History and Jurisdiction

7.10 Among the records of a select committee to revise the rules of the House are two memorials from Philadelphia manufacturers, presented to the House in December 1815, asking that a standing committee be appointed "to watch over the interests of our manufacturing citizens." In pleading their case, the memorialists noted the large amount of capital invested in manufacturing, the many citizens interested in it, and its importance to the country as an independent Nation. They maintained that the Committee on Commerce and Manufacturers then in existence was inadequate and denied that there was "any propriety in the reference of the subjects of Commerce and Manufactures to the same committee" (14A-F16.4).

7.11 Despite these views, the Committee on Commerce and Manufactures continued for four more years. On December 7, 1819, Peter Little of Maryland offered an amendment of the House rules in order to provide a standing Committee on Manufactures. The chairman of the Committee on Commerce and Manufacturers, Thomas Newton, Jr., of Virginia, argued that commerce and manufactures were intimately connected, and noted that relief for threatened manufacturing interests was generally provided in the form of commercial duties. Representative Little, on the other hand, declared that commerce and manufactures were not necessarily connected and frequently had conflicting interests. Such arguments carried the day and, by a vote of 88 to 60, the amendment was accepted on December 8, 1819. 2

7.12 The Committee on Manufactures was assigned jurisdiction over matters relating "to the manufacturing industries." The Committee on Manufactures became inactive during the later years of its existence and was eliminated in 1911, at the beginning of the 62d Congress.

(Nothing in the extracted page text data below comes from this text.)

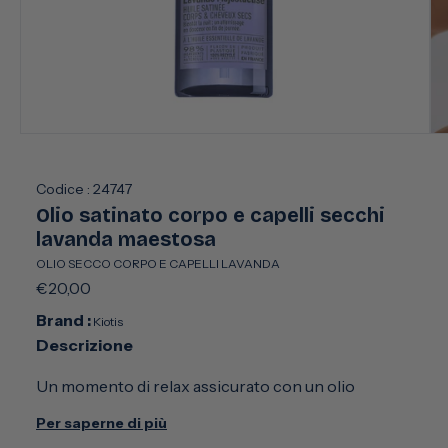
Apri
Apr
contenuti
con
multimediali
mul
1
2
Codice :
24747
in
in
Olio satinato corpo e capelli secchi
finestra
fin
modale
mo
lavanda maestosa
OLIO SECCO CORPO E CAPELLI LAVANDA
Prezzo
€20,00
di
Brand :
Kiotis
listino
Descrizione
Un momento di relax assicurato con un olio
profumato dall'effetto satinato per pelle e capelli
Per saperne di più
nutriti.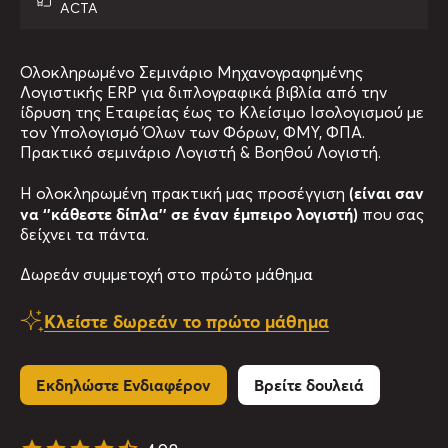
ACTA
Ολοκληρωμένο Σεμινάριο Μηχανογραφημένης
Λογιστικής ERP για διπλογραφικά βιβλία από την
ίδρυση της Εταιρείας έως το Κλείσιμο Ισολογισμού με
τον Υπολογισμό Όλων των Φόρων, ΦΜΥ, ΦΠΑ.
Πρακτικό σεμινάριο Λογιστή & Βοηθού Λογιστή.
(είναι σαν
Η ολοκληρωμένη πρακτική μας προσέγγιση
να ‘’κάθεστε δίπλα’’ σε έναν έμπειρο λογιστή)
που σας
δείχνει τα πάντα.
Δωρεάν συμμετοχή στο πρώτο μάθημα
Κλείστε δωρεάν το πρώτο μάθημα
Εκδηλώστε Ενδιαφέρον
Βρείτε δουλειά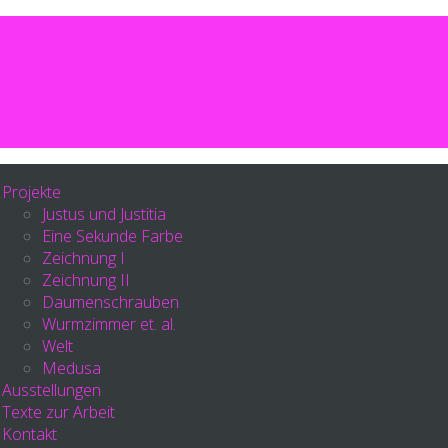
Projekte
Justus und Justitia
Eine Sekunde Farbe
Zeichnung I
Zeichnung II
Daumenschrauben
Wurmzimmer et. al.
Welt
Medusa
Ausstellungen
Texte zur Arbeit
Kontakt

Records of the Committee on Manufactures, 16th-61st Congresses (1819-1911)

Record Type Volume Congress (dates)
Minute Books 3 vols. 50th (1887-89), 52d-53d (1891-95)
Docket Books 11 vols. 23d-28th (1833-45), 31st-32d (1849-53), 35th (1857-59), 39th (1865-67), 43d (1873-75), 45th-46th (1877-81), 48th (1883-85), 50th (1887-89), 52d-53d (1891-95)
Petitions & Memorials 7 ft. 16th-24th (1819-36), 26th-33d (1839-55), 35th (1857-59), 43d (1873-75), 45th-46th (1877-81), 48th (1883-85), 50th (1887-89), 54th (1895-97), 61st (1909-11)
Committee Papers 2 ft. 16th-18th (1819-25), 20th-28th (1827-45), 32d (1851-53), 45th-46th (1877-81)
TOTAL: 9 ft. and 14 vols. (1 ft.)  

7.13 The three minute books of the committee record dates of meetings, attendance, appointments to subcommittees, motions, and some discussions. The volumes for the 50th (1887-1889) and 52d (1891-1893) Congresses contain entries for approximately one meeting per week, but only a few entries appear in the minute book for the 53d Congress (1893-1895). A few additional minutes, covering meetings held from December 28, 1827, to January 10, 1828, are among the committee papers (20A-D12.1).

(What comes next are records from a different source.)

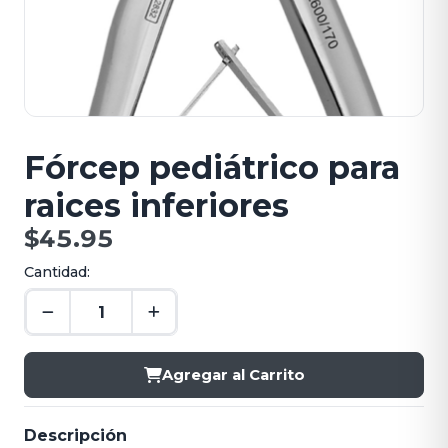
Fórcep pediátrico para
raices inferiores
$45.95
Cantidad:
Agregar al Carrito
Descripción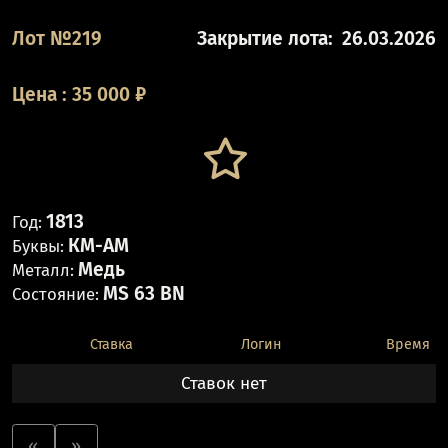
Лот №219
Закрытие лота:
26.03.2026
Цена
:
35 000
₽
1813
Год:
КМ-АМ
Буквы:
Медь
Металл:
MS 63 BN
Состояние:
Ставка
Логин
Время
Ставок нет
«
»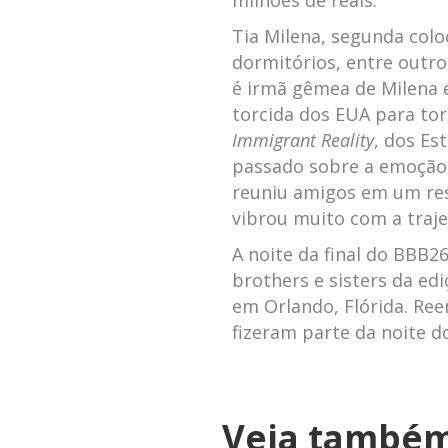
milhões de reais.
Tia Milena, segunda col
dormitórios, entre outro
é irmã gêmea de Milena 
torcida dos EUA para tor
Immigrant Reality
, dos Es
passado sobre a emoção 
reuniu amigos em um rest
vibrou muito com a traje
A noite da final do BBB2
brothers e sisters da ed
em Orlando, Flórida. Re
fizeram parte da noite d
Veja també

7.14 Docket books are more numerous but contain little beyond a list of the matters referred to the committee and the names of the Members who formed the subcommittee to which the document was referred. The docket book for the 23d through 28th Congresses (1833-1845), on the other hand, contains some notes of the activities of the committee. Many of the entries in this volume appear to be in the handwriting of the committee's chairman, John Quincy Adams of Massachusetts.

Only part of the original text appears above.